>>>

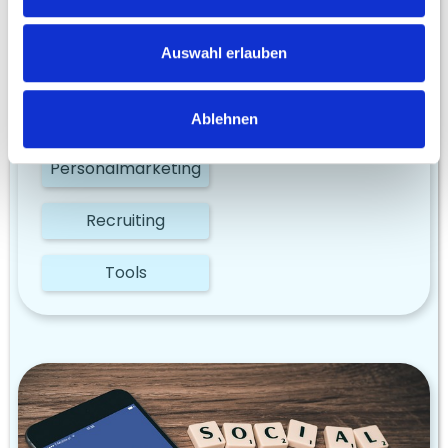
8 Mitarbeitergewinnung Trends in
2023: Herausforderungen und
Chancen
Auswahl erlauben
Diversity
Ablehnen
Personalmarketing
Recruiting
Tools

<<<

▶ [Task description]:
Set down exactly, and only, the lines from the one containing "Auswahl erlauben" to the final line of the data.

▶ [Output below]:
Auswahl erlauben
Diversity
Ablehnen
Personalmarketing
Recruiting
Tools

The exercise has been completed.